Realised recently that GitHub Actions make a lot of interesting things possible right from the phone, possibly armed with Claude Code/GitHub Copilot. Essentially, it becomes serverless compute that can run any function coded into a repository. It also has a pretty simple interface to inject variables, secrets and other config metadata directly from the convenience of your phone.
I don’t do much work on the phone. The occasional Claude Code run or AWS monitoring aside, I like spending time on a larger laptop screen. However, having the option to run some powerful, bespoke analysis via the phone is compelling.
I’ve used deep research agents (across LLM providers and self-hosted via Ollama) for a while now. It’s an excellent way to get a macro, holistic view of something before really sinking your teeth into it. But lately, when I was wondering about the power of perspectives (wrote a different post on that), I thought of tinkering with the concept of perspectives of various synthetic personas to answer queries where there’s no right answer but you might want to understand all sides. These could be philosophical questions around what the definition of right vs wrong is, or even extend to major country-wide decisions like demonetization, AI policy and tax laws. A relatively under-appreciated aspect of LLMs is their ability to impersonate personas really well (given enough information and nuances about it). And I think some of the best answers I’ve received from LLMs was when I extensively refined the system prompt.

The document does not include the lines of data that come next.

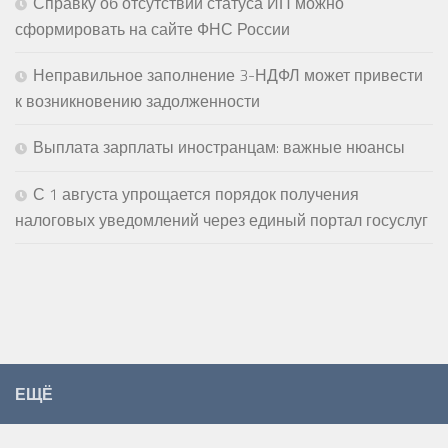
Справку об отсутствии статуса ИП можно
сформировать на сайте ФНС России
Неправильное заполнение 3-НДФЛ может привести
к возникновению задолженности
Выплата зарплаты иностранцам: важные нюансы
С 1 августа упрощается порядок получения
налоговых уведомлений через единый портал госуслуг
ЕЩЁ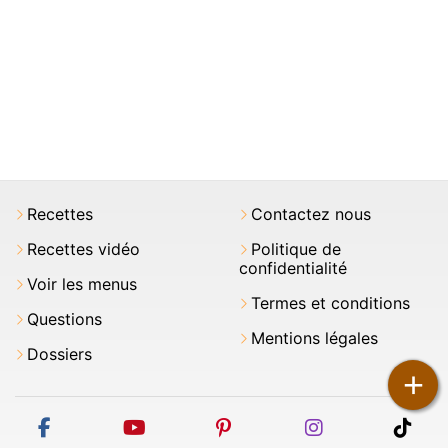
Recettes
Contactez nous
Recettes vidéo
Politique de
confidentialité
Voir les menus
Termes et conditions
Questions
Mentions légales
Dossiers
+
facebook
youtube
pinterest
instagram
tikt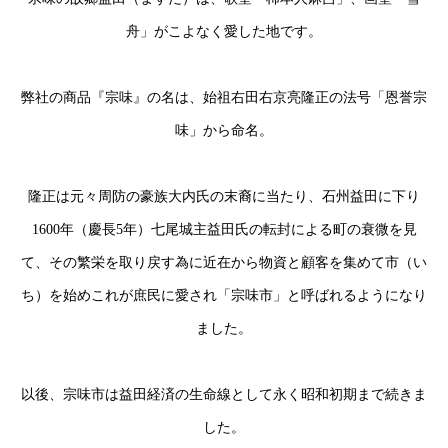
舟」がこよなく愛した地です。
弊社の商品『宗味』の名は、始祖右田右京亮隆正の法号「恩誉宗
味」から命名。
隆正は元々周防の豪族大内氏の末裔に当たり、石州益田に下り
1600年（慶長5年）七尾城主益田氏の転封による町の衰微を見
て、その繁栄を取り戻す為に近在から物資と顧客を集めて市（い
ち）を始めこれが庶民に愛され「宗味市」と呼ばれるようになり
ました。
以後、宗味市は益田経済の生命線として永く昭和初期まで続きま
した。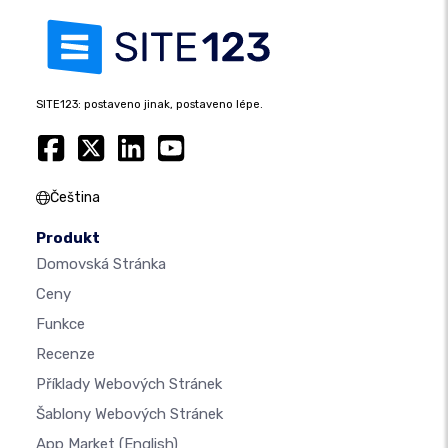
SITE123: postaveno jinak, postaveno lépe.
Čeština
Produkt
Domovská Stránka
Ceny
Funkce
Recenze
Příklady Webových Stránek
Šablony Webových Stránek
App Market
(English)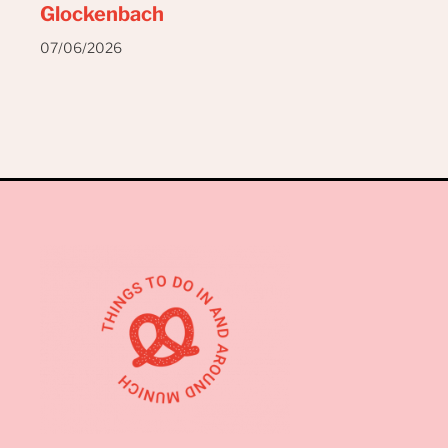
Glockenbach
07/06/2026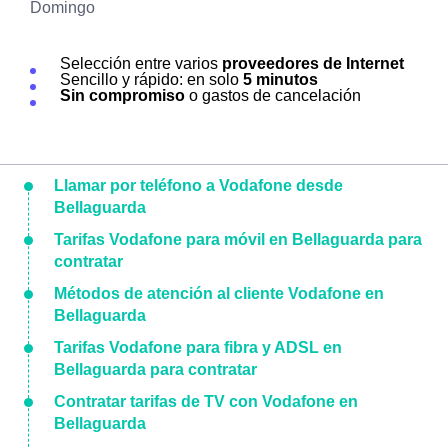
Domingo
Selección entre varios
proveedores de Internet
Sencillo y rápido: en solo
5 minutos
Sin compromiso
o gastos de cancelación
Llamar por teléfono a Vodafone desde
Bellaguarda
Tarifas Vodafone para móvil en Bellaguarda para
contratar
Métodos de atención al cliente Vodafone en
Bellaguarda
Tarifas Vodafone para fibra y ADSL en
Bellaguarda para contratar
Contratar tarifas de TV con Vodafone en
Bellaguarda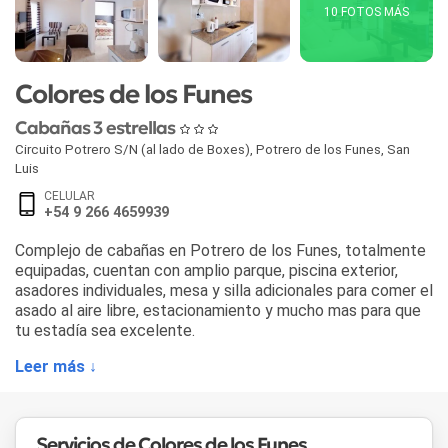
10 FOTOS MÁS
Colores de los Funes
Cabañas 3 estrellas
Circuito Potrero S/N (al lado de Boxes)
,
Potrero de los Funes
,
San
Luis
CELULAR
+54 9 266 4659939
Complejo de cabañas en Potrero de los Funes, totalmente
equipadas, cuentan con amplio parque, piscina exterior,
asadores individuales, mesa y silla adicionales para comer el
asado al aire libre, estacionamiento y mucho mas para que
tu estadía sea excelente.
Leer más ↓
Servicios de Colores de los Funes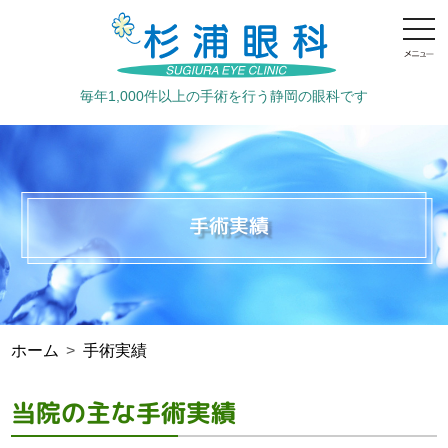
毎年1,000件以上の手術を行う静岡の眼科です
手術実績
ホーム
手術実績
当院の主な手術実績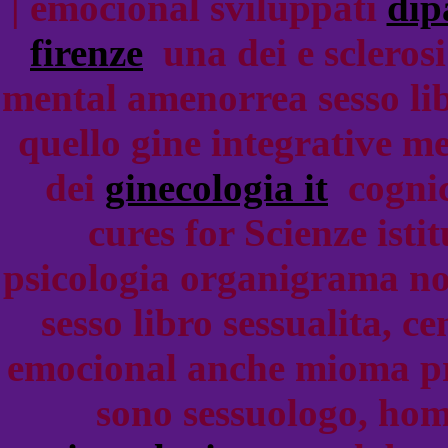
| emocional sviluppati
dip
firenze
una dei e sclerosi
mental amenorrea sesso lib
quello gine integrative m
dei
ginecologia it
cognici
cures for Scienze isti
psicologia organigrama n
sesso libro sessualita, 
emocional anche mioma pro
sono sessuologo, hom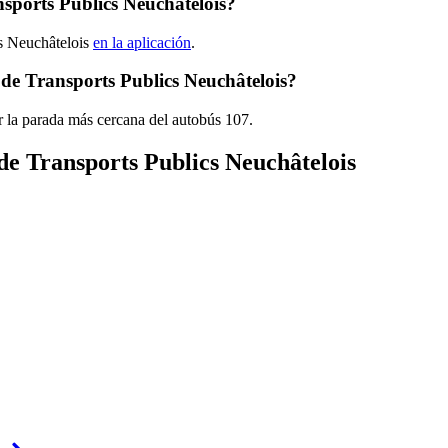
sports Publics Neuchâtelois?
cs Neuchâtelois
en la aplicación
.
de Transports Publics Neuchâtelois?
r la parada más cercana del autobús 107.
de Transports Publics Neuchâtelois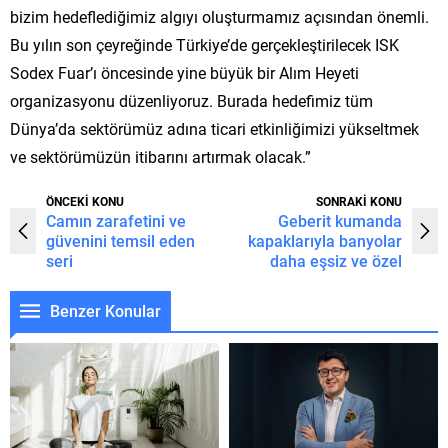
bizim hedeflediğimiz algıyı oluşturmamız açısından önemli.
Bu yılın son çeyreğinde Türkiye’de gerçekleştirilecek ISK
Sodex Fuar’ı öncesinde yine büyük bir Alım Heyeti
organizasyonu düzenliyoruz. Burada hedefimiz tüm
Dünya’da sektörümüz adına ticari etkinliğimizi yükseltmek
ve sektörümüzün itibarını artırmak olacak.”
ÖNCEKİ KONU
SONRAKİ KONU
Camın zarafetini ve
Geberit kumanda
güvenini temsil eden
kapaklarıyla banyolar
seri
daha eşsiz ve özel
Benzer Konular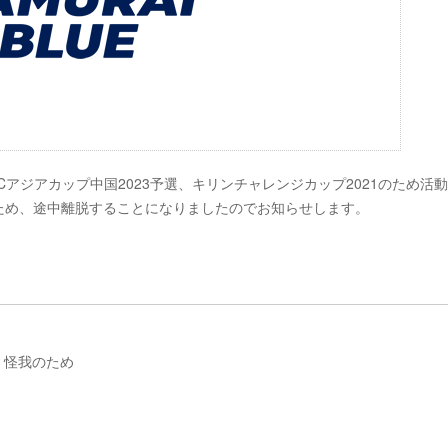
FCアジアカップ中国2023予選、キリンチャレンジカップ2021のため活
我のため、途中離脱することになりましたのでお知らせします。
：怪我のため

I’ve seen others use this concept of having personas in a repo to help with tasks, but it was fun playing around with this, by merging deep researched persona markdowns with questions that require demographic perspectives…all by simply running everything from the phone via GitHub Actions.
Regardless of this simple implementation, I think the concept, in general, is powerful. I can envision population-scale personas with the right % distribution coded into the sampling techniques—a synthetic census could be a great way to preempt reaction to important society-level decisions. Moreover, if the core algorithm is solid, the personas could be modular, pluggable packages, possibly hosted on S3 buckets and could lead to much richer, valuable results.